* **What you will do**
Extract all lines in the data that contain the word "Pablo".

━━━━━ Excerpted records

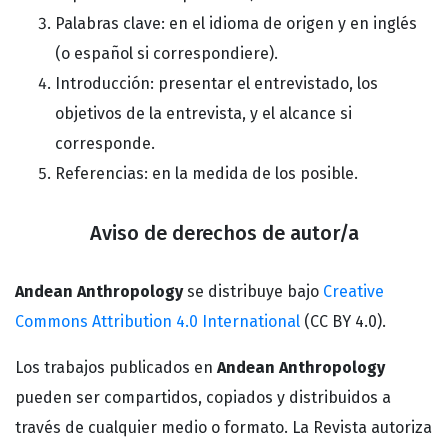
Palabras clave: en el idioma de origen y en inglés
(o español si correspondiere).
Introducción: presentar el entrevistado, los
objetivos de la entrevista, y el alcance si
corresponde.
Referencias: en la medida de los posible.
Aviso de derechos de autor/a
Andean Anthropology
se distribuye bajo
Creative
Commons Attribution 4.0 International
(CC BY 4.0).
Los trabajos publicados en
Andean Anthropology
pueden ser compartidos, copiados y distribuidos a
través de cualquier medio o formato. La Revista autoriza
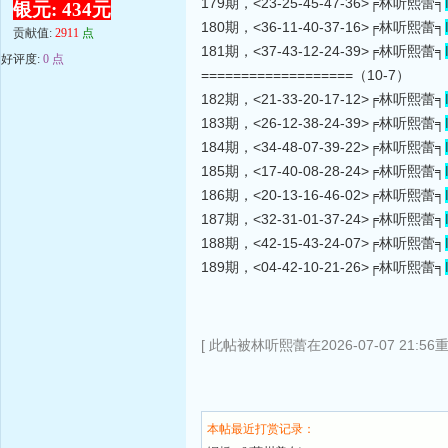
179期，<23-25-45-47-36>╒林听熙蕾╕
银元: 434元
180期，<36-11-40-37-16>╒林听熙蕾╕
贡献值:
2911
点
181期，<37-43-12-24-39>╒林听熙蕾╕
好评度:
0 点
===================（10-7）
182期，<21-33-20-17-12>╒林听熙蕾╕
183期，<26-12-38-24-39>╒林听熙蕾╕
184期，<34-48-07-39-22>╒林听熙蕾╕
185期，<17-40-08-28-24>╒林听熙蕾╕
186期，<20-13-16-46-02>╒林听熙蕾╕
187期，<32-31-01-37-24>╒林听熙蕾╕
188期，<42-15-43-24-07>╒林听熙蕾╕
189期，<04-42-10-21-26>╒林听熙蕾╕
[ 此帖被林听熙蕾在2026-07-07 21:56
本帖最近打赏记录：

━━━━━━━━━━
━━━━━ Excerpted records

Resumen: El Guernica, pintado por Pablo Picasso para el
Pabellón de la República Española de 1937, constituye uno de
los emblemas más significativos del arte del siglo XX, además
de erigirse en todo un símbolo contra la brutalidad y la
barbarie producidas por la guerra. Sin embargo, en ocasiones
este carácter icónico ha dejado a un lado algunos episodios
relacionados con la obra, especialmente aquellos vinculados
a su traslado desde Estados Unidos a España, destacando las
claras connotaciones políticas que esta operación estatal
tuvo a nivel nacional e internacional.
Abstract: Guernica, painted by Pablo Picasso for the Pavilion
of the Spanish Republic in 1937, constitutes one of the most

━━━━━━━━━━

* **Reply**
Resumen: El Guernica, pintado por Pablo Picasso para el
Abstract: Guernica, painted by Pablo Picasso for the Pavilion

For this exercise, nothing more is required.